Scan the records below for the word "settings". Copy each line where it appears.
──────
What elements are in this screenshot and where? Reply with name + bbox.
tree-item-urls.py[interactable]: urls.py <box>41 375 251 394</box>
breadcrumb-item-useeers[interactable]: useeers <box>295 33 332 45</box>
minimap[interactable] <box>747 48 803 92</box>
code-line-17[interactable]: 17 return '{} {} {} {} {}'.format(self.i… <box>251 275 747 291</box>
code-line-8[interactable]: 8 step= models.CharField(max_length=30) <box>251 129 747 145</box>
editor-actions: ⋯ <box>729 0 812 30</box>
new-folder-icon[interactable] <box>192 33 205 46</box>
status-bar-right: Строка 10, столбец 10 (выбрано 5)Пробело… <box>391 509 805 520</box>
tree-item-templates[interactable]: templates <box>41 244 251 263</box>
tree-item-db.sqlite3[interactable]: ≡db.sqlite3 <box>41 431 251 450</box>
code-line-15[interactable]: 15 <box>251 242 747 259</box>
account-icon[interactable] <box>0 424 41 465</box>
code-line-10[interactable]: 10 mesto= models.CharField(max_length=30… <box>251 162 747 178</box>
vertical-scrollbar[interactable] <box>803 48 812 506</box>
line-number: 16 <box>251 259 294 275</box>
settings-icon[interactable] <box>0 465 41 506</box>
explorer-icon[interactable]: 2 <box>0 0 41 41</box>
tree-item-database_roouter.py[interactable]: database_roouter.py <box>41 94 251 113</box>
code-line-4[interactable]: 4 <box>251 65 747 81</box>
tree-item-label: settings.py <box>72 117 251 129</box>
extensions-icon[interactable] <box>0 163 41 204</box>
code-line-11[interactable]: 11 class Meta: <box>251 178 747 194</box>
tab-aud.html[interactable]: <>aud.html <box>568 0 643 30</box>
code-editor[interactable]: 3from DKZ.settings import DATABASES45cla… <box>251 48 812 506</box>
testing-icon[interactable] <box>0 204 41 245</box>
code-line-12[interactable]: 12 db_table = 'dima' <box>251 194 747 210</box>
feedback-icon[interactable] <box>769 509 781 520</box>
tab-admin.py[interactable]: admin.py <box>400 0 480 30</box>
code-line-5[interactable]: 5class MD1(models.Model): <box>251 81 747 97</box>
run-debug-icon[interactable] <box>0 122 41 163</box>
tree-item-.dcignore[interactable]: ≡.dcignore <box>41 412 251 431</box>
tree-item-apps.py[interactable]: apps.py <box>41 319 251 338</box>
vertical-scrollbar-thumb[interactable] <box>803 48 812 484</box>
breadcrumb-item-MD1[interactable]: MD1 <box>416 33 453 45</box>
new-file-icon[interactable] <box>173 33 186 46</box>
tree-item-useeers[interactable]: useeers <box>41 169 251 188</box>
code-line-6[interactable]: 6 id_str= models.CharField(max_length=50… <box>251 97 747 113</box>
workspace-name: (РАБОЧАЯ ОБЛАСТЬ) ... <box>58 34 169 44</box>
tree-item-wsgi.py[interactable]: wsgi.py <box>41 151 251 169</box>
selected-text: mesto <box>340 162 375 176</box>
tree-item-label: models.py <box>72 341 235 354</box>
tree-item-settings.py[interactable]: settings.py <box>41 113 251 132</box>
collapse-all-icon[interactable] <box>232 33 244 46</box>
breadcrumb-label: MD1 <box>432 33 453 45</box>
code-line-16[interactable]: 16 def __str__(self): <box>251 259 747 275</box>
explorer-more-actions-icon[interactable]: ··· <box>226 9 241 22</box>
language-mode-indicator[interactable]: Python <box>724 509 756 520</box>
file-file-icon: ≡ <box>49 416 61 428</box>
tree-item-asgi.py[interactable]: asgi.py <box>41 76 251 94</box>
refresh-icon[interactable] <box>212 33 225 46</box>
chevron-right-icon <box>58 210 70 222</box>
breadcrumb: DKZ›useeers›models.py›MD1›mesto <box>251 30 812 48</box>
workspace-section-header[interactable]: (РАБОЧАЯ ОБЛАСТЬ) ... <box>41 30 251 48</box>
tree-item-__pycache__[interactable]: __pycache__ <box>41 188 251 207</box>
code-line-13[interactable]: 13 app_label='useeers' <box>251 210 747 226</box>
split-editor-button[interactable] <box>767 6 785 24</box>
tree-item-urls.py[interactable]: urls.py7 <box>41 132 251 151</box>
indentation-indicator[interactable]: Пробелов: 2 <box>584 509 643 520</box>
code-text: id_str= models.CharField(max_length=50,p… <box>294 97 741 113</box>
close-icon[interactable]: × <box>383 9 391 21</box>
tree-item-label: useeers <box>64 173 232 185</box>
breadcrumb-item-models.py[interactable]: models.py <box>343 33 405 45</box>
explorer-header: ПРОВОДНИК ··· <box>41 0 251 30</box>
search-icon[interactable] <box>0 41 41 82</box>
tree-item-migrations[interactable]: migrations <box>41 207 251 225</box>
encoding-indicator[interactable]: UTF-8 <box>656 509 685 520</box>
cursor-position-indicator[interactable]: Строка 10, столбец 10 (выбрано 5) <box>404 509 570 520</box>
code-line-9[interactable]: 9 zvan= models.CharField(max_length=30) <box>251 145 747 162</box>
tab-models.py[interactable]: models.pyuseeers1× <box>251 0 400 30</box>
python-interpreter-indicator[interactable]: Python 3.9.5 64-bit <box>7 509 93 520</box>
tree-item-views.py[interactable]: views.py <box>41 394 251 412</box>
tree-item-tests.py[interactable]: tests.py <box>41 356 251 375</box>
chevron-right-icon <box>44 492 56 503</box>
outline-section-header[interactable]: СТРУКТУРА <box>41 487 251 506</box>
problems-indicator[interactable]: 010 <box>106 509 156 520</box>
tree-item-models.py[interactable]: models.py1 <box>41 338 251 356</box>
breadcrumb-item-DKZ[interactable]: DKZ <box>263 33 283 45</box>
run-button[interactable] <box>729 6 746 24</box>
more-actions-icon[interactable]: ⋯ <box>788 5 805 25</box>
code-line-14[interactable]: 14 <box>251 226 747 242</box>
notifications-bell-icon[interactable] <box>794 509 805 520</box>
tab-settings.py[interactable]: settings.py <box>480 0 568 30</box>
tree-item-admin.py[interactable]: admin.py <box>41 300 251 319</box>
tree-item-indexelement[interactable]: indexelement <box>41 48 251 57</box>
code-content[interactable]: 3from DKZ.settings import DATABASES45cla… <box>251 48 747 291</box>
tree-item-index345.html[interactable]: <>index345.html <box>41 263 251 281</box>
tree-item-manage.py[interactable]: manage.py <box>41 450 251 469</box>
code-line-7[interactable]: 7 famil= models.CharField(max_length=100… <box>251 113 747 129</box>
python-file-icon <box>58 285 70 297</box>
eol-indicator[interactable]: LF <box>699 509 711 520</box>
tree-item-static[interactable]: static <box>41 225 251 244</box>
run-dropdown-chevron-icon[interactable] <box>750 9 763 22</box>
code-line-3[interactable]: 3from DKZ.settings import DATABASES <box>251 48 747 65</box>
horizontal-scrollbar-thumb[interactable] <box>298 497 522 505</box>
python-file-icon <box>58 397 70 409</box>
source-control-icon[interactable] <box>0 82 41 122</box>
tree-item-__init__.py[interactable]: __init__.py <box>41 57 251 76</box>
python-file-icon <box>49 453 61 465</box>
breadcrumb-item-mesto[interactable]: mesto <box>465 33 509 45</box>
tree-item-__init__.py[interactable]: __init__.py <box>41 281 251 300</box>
──────
--- Reply ---
settings-icon[interactable] <box>0 465 41 506</box>
tree-item-label: settings.py <box>72 117 251 129</box>
code-editor[interactable]: 3from DKZ.settings import DATABASES45cla… <box>251 48 812 506</box>
tree-item-settings.py[interactable]: settings.py <box>41 113 251 132</box>
tab-settings.py[interactable]: settings.py <box>480 0 568 30</box>
code-content[interactable]: 3from DKZ.settings import DATABASES45cla… <box>251 48 747 291</box>
code-line-3[interactable]: 3from DKZ.settings import DATABASES <box>251 48 747 65</box>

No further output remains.